Wer in Karlsruhe vor einer Trennung steht, sucht meist nicht nur juristischen Rat, sondern auch jemanden, der die Verfahrensabläufe am Amtsgericht Karlsruhe kennt. Mit rund 283.799 Einwohnerinnen und Einwohnern ist Karlsruhe nach Stuttgart und Mannheim die drittgrößte Stadt Baden-Württembergs und zugleich Sitz des Bundesgerichtshofs sowie des Oberlandesgerichts Karlsruhe, das familienrechtliche Beschwerdeverfahren der Region entscheidet.

Eine Fachanwältin oder ein Fachanwalt für Familienrecht in Karlsruhe begleitet Mandantinnen und Mandanten in den oft belastenden Phasen einer Scheidung, klärt Fragen zum Kindes- und Ehegattenunterhalt, zum Sorge- und Umgangsrecht sowie zum Zugewinn- und Versorgungsausgleich. Die rechtliche Lage ist regelmäßig komplex: § 1564 BGB schreibt vor, dass eine Ehe nur durch gerichtliche Entscheidung geschieden werden kann.

Über anwaltvergleich.de lassen sich Kanzleien aus Karlsruhe und dem Umland nach Schwerpunkt, Lage im Stadtgebiet – etwa nahe der Innenstadt, in Durlach oder in der Oststadt – sowie nach Bewertungen filtern. So entsteht ein Überblick, bevor der erste Beratungstermin vereinbart wird.

Auf einen Blick

Zuständige Gerichte
Amtsgericht Karlsruhe, Oberlandesgericht Karlsruhe
Wichtige Gesetze
§ 1353 BGB, § 1564 BGB, § 1569 BGB, § 1606 BGB
Kosten
Erstberatung häufig günstig · weitere Kosten nach RVG/Streitwert

Anwältin oder Anwalt für Familienrecht in Karlsruhe: Scheidung, Unterhalt und Sorgerecht

Das Familienrecht ist eines der Rechtsgebiete, das die meisten Menschen in Karlsruhe mindestens einmal im Leben berührt. Ob bei der standesamtlichen Trauung, bei der Geburt eines Kindes oder im Trennungsfall: Die Vorschriften der §§ 1297 ff. BGB regeln zentrale Lebensbereiche. Eine spezialisierte Anwältin oder ein Anwalt für Familienrecht in Karlsruhe kennt nicht nur die materielle Rechtslage, sondern auch die Spruchpraxis der Familienabteilung am Amtsgericht Karlsruhe, das nach § 23b GVG als Familiengericht zuständig ist.

§ 1353 BGB beschreibt die eheliche Lebensgemeinschaft. Wird diese auf Dauer aufgegeben, bereitet das Familienrecht die Auflösung der Ehe geordnet vor. Streitigkeiten reichen vom Trennungsunterhalt über die Aufteilung des Hausrats bis zum Umgangsrecht mit gemeinsamen Kindern. Gerade in einer Stadt wie Karlsruhe, in der viele Familien durch Pendelverhältnisse zum Karlsruher Institut für Technologie (KIT) oder zu den großen Behörden geprägt sind, treten zusätzlich Fragen zum Wohnsitz und zur Schulwahl auf.

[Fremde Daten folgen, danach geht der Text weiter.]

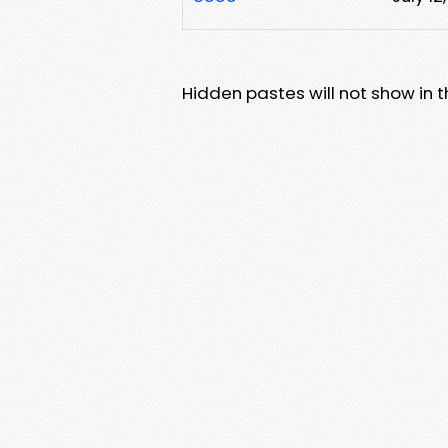
Hidden pastes will not show in thi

Fachanwältinnen und Fachanwälte für Familienrecht müssen nach § 5 FAO mindestens 120 selbst bearbeitete Fälle nachweisen, davon ein Mindestanteil gerichtlich. Diese Qualifikation ist ein wichtiges Auswahlkriterium, wenn es um existenzielle Themen wie das Sorgerecht für Kinder geht. Wer auf anwaltvergleich.de eine Anwältin oder einen Anwalt in Karlsruhe sucht, kann gezielt nach diesem Schwerpunkt filtern.

Voraussetzungen einer Scheidung in Karlsruhe: Trennungsjahr und Fristen

Eine Scheidung in Karlsruhe setzt nach § 1565 BGB voraus, dass die Ehe gescheitert ist. Vermutet wird dies, wenn die Eheleute mindestens ein Jahr getrennt leben und beide die Scheidung beantragen oder der andere Ehepartner zustimmt. Liegen drei Jahre Trennung vor, gilt das Scheitern unwiderlegbar. Diese Vorgaben gelten bundesweit, werden jedoch von den Familienrichterinnen und Familienrichtern am Amtsgericht Karlsruhe in jedem Einzelfall geprüft.

Das Trennungsjahr beginnt mit der eindeutigen Trennung, die auch innerhalb der Ehewohnung möglich ist, wenn Schlafen, Wirtschaften und Freizeit getrennt erfolgen (sog. Trennung von Tisch und Bett). Eine kurze Versöhnung von bis zu drei Monaten unterbricht das Trennungsjahr nicht (§ 1567 Abs. 2 BGB). Wer den Beginn präzise dokumentiert, vermeidet spätere Streitigkeiten im Verfahren.

Nach Einreichung des Scheidungsantrags durch eine zugelassene Rechtsanwältin oder einen Rechtsanwalt (Anwaltszwang nach § 114 FamFG) wird der Antrag der Gegenseite zugestellt. Eine Berufung beziehungsweise Beschwerde gegen den Scheidungsbeschluss ist innerhalb einer Frist von einem Monat beim Oberlandesgericht Karlsruhe einzulegen (§ 63 FamFG). Bei Säumnisentscheidungen sieht das Gesetz teils eine Drei-Wochen-Frist für Einsprüche vor.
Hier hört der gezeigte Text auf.